:: YOUR TASK ::
The material below is to be copied exactly from the line with "August 30, 2023" up to and including the line with "Terms and conditions", with nothing else kept and no pictures.

:: STORED DATA ::
◆ ◆ ◆ ◆ ◆ ◆ ◆
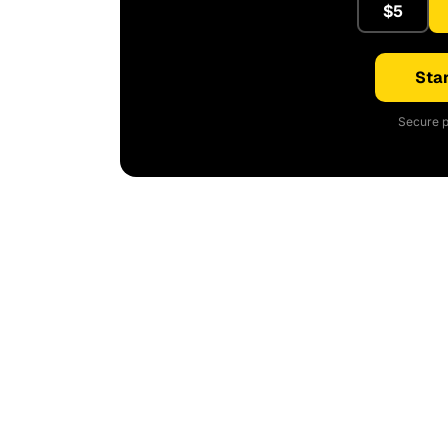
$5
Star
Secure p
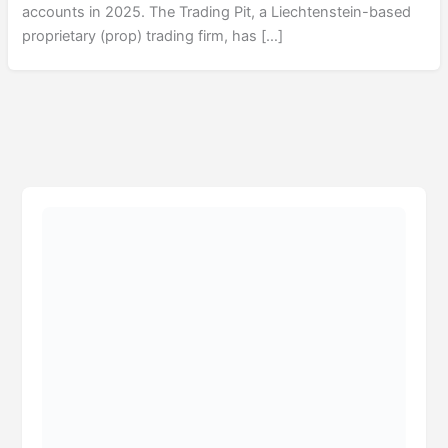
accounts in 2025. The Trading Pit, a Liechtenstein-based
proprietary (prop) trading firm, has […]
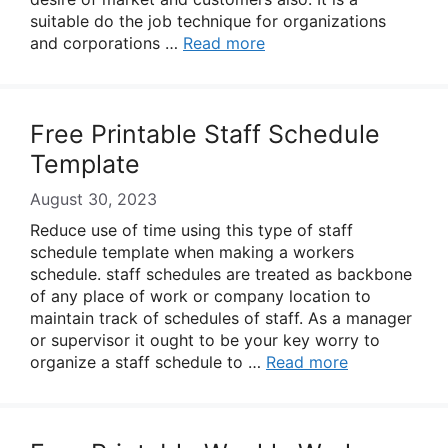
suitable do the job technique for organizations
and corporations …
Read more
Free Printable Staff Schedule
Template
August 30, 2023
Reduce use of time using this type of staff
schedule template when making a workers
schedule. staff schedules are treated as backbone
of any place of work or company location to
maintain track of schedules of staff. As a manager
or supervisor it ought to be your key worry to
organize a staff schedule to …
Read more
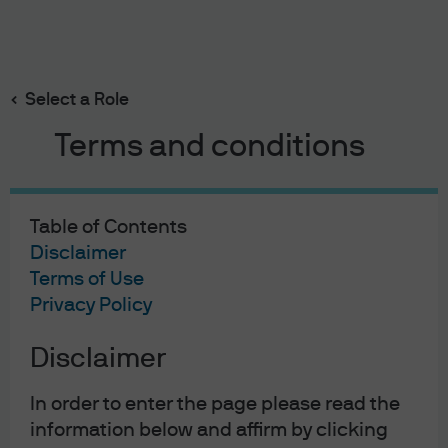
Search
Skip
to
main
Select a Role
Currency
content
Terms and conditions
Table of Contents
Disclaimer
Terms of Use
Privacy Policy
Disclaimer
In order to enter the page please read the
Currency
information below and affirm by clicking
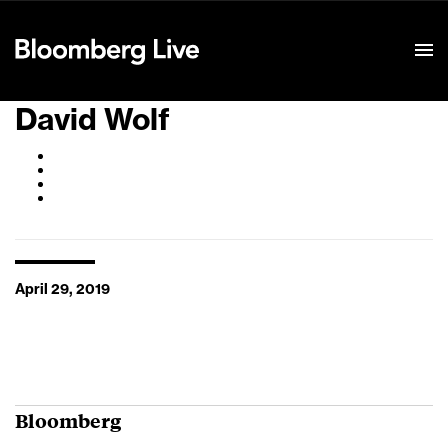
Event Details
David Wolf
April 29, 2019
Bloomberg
◆ ◆ ◆ ◆ ◆ ◆ ◆
:: WRITTEN ANSWER ::
August 30, 2023
Reduce use of time using this type of staff
schedule template when making a workers
schedule. staff schedules are treated as backbone
of any place of work or company location to
maintain track of schedules of staff. As a manager
or supervisor it ought to be your key worry to
organize a staff schedule to …
Read more
Search
Skip
to
main
Select a Role
Currency
content
Terms and conditions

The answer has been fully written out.